» PROBLEM REQUIREMENTS: When you reach the line that contains "d'information et les ressources en ligne.", begin copying exactly, and continue through the last line of the data; no pictures belong in the copy.

» TASK INPUTS:
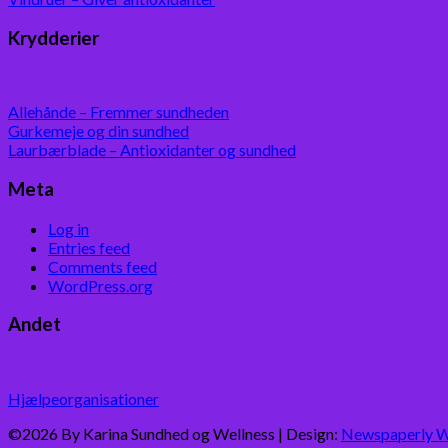
Krydderier
Allehånde – Fremmer sundheden
Gurkemeje og din sundhed
Laurbærblade – Antioxidanter og sundhed
Meta
Log in
Entries feed
Comments feed
WordPress.org
Andet
Hjælpeorganisationer
©2026 By Karina Sundhed og Wellness
| Design:
Newspaperly 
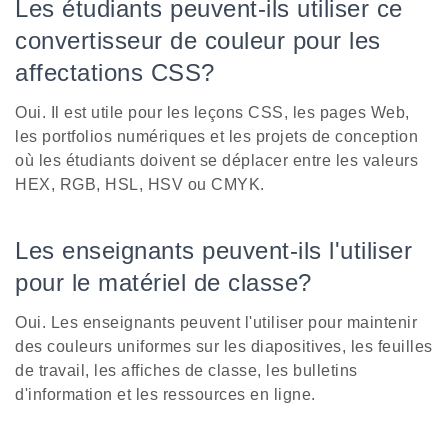
Les étudiants peuvent-ils utiliser ce
convertisseur de couleur pour les
affectations CSS?
Oui. Il est utile pour les leçons CSS, les pages Web,
les portfolios numériques et les projets de conception
où les étudiants doivent se déplacer entre les valeurs
HEX, RGB, HSL, HSV ou CMYK.
Les enseignants peuvent-ils l'utiliser
pour le matériel de classe?
Oui. Les enseignants peuvent l'utiliser pour maintenir
des couleurs uniformes sur les diapositives, les feuilles
de travail, les affiches de classe, les bulletins
d'information et les ressources en ligne.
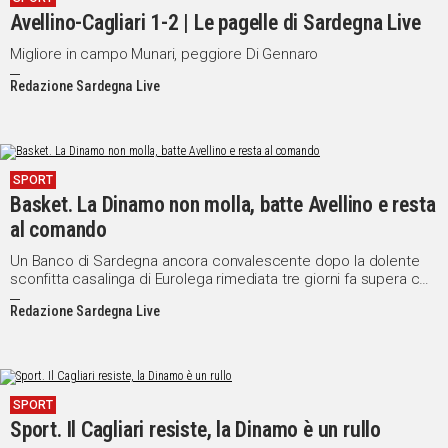
Avellino-Cagliari 1-2 | Le pagelle di Sardegna Live
Migliore in campo Munari, peggiore Di Gennaro
Redazione Sardegna Live
SPORT
Basket. La Dinamo non molla, batte Avellino e resta
al comando
Un Banco di Sardegna ancora convalescente dopo la dolente
sconfitta casalinga di Eurolega rimediata tre giorni fa supera con
grandissima fatica la Sidigas Avellino per 81-75 e resta in vetta
Redazione Sardegna Live
alla classifica della regular season. Avellino parte bene e in
attacco fa quello che vuole, Sassari sbaglia tanto al tiro e perde
troppi palloni a causa della troppa precipitazione.
SPORT
Sport. Il Cagliari resiste, la Dinamo è un rullo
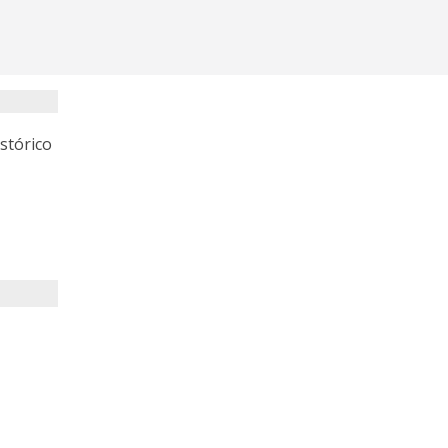
stórico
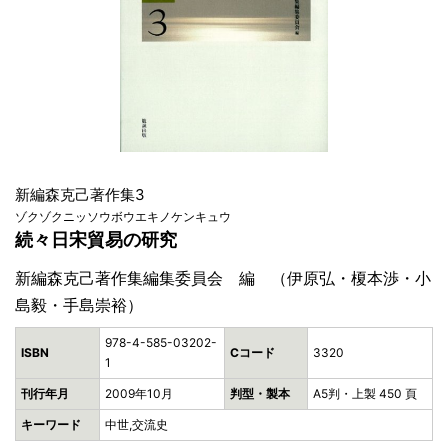
新編森克己著作集3
ゾクゾクニッソウボウエキノケンキュウ
続々日宋貿易の研究
新編森克己著作集編集委員会 編 （伊原弘・榎本渉・小
島毅・手島崇裕）
978-4-585-03202-
ISBN
Cコード
3320
1
刊行年月
2009年10月
判型・製本
A5判・上製 450 頁
キーワード
中世,交流史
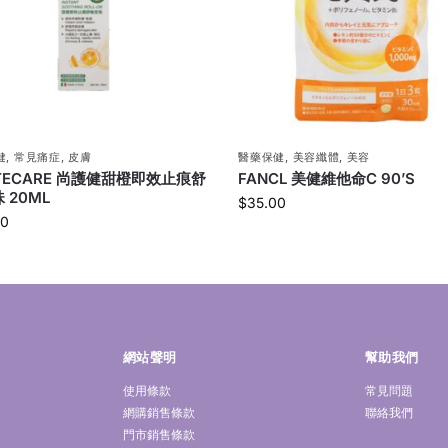
健
,
常見痛症
,
皮膚
醫藥保健
,
美容纖體
,
美容
TECARE 尚護健甜橙即效止痕舒
FANCL 美健維他命C 90’S
 20ML
$
35.00
00
網站聲明
幫助我們
使用條款
常見問題
網購銷售條款
聯絡我們
門市銷售條款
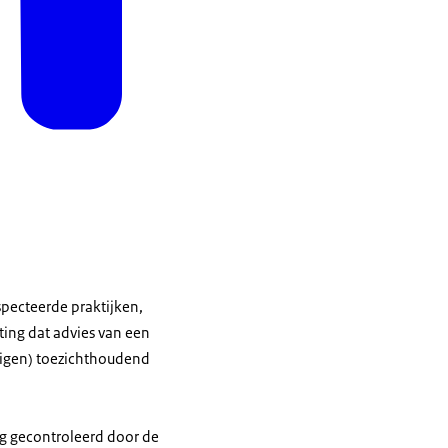
specteerde praktijken,
ting dat advies van een
eigen) toezichthoudend
ng gecontroleerd door de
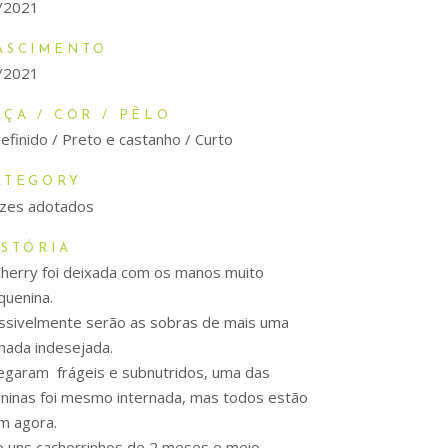
/2021
ASCIMENTO
/2021
AÇA / COR / PÊLO
efinido / Preto e castanho / Curto
ATEGORY
lizes adotados
ISTÓRIA
Cherry foi deixada com os manos muito
quenina.
ssivelmente serão as sobras de mais uma
nhada indesejada.
egaram frágeis e subnutridos, uma das
ninas foi mesmo internada, mas todos estão
m agora.
o uns cachorrinhos de 2 meses e meio,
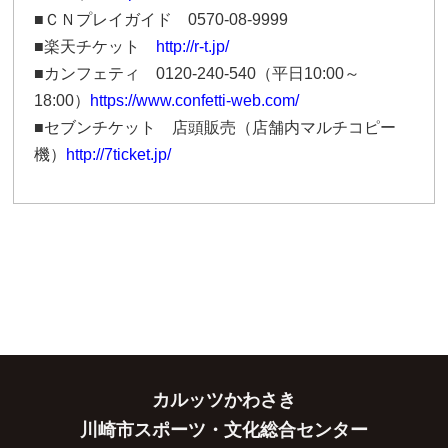
■ＣＮプレイガイド 0570-08-9999
■楽天チケット
http://r-t.jp/
■カンフェティ 0120-240-540（平日10:00～
18:00）
https://www.confetti-web.com/
■セブンチケット 店頭販売（店舗内マルチコピー
機）
http://7ticket.jp/
カルッツかわさき
川崎市スポーツ・文化総合センター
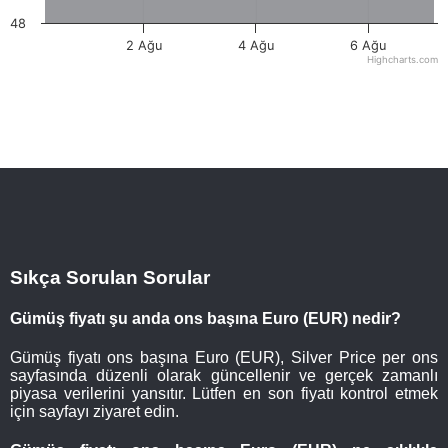
48
2 Ağu
4 Ağu
6 Ağu
Highcharts.com
Sıkça Sorulan Sorular
Gümüş fiyatı şu anda ons başına Euro (EUR) nedir?
Gümüş fiyatı ons başına Euro (EUR), Silver Price per ons
sayfasında düzenli olarak güncellenir ve gerçek zamanlı
piyasa verilerini yansıtır. Lütfen en son fiyatı kontrol etmek
için sayfayı ziyaret edin.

» WRITTEN RESPONSE:
d'information et les ressources en ligne.
Avellino-Cagliari 1-2 | Le pagelle di Sardegna Live
Migliore in campo Munari, peggiore Di Gennaro
Redazione Sardegna Live
SPORT
Basket. La Dinamo non molla, batte Avellino e resta
al comando
Un Banco di Sardegna ancora convalescente dopo la dolente
sconfitta casalinga di Eurolega rimediata tre giorni fa supera con
grandissima fatica la Sidigas Avellino per 81-75 e resta in vetta
Redazione Sardegna Live
alla classifica della regular season. Avellino parte bene e in
attacco fa quello che vuole, Sassari sbaglia tanto al tiro e perde
troppi palloni a causa della troppa precipitazione.
SPORT
Sport. Il Cagliari resiste, la Dinamo è un rullo
stórico
新編森克己著作集3
ゾクゾクニッソウボウエキノケンキュウ
続々日宋貿易の研究
新編森克己著作集編集委員会 編 （伊原弘・榎本渉・小
島毅・手島崇裕）
978-4-585-03202-
ISBN
Cコード
3320
1
刊行年月
2009年10月
判型・製本
A5判・上製 450 頁
キーワード
中世,交流史
健
,
常見痛症
,
皮膚
醫藥保健
,
美容纖體
,
美容
TECARE 尚護健甜橙即效止痕舒
FANCL 美健維他命C 90’S
 20ML
$
35.00
00
網站聲明
幫助我們
使用條款
常見問題
網購銷售條款
聯絡我們
門市銷售條款
specteerde praktijken,
ting dat advies van een
eigen) toezichthoudend
ng gecontroleerd door de
/2021
ASCIMENTO
/2021
AÇA / COR / PÊLO
efinido / Preto e castanho / Curto
ATEGORY
lizes adotados
ISTÓRIA
Cherry foi deixada com os manos muito
quenina.
ssivelmente serão as sobras de mais uma
nhada indesejada.
egaram frágeis e subnutridos, uma das
ninas foi mesmo internada, mas todos estão
m agora.
o uns cachorrinhos de 2 meses e meio,
■ＣＮプレイガイド 0570-08-9999
■楽天チケット
http://r-t.jp/
■カンフェティ 0120-240-540（平日10:00～
18:00）
https://www.confetti-web.com/
■セブンチケット 店頭販売（店舗内マルチコピー
機）
http://7ticket.jp/
カルッツかわさき
川崎市スポーツ・文化総合センター
48
2 Ağu
4 Ağu
6 Ağu
Highcharts.com
Sıkça Sorulan Sorular
Gümüş fiyatı şu anda ons başına Euro (EUR) nedir?
Gümüş fiyatı ons başına Euro (EUR), Silver Price per ons
sayfasında düzenli olarak güncellenir ve gerçek zamanlı
piyasa verilerini yansıtır. Lütfen en son fiyatı kontrol etmek
için sayfayı ziyaret edin.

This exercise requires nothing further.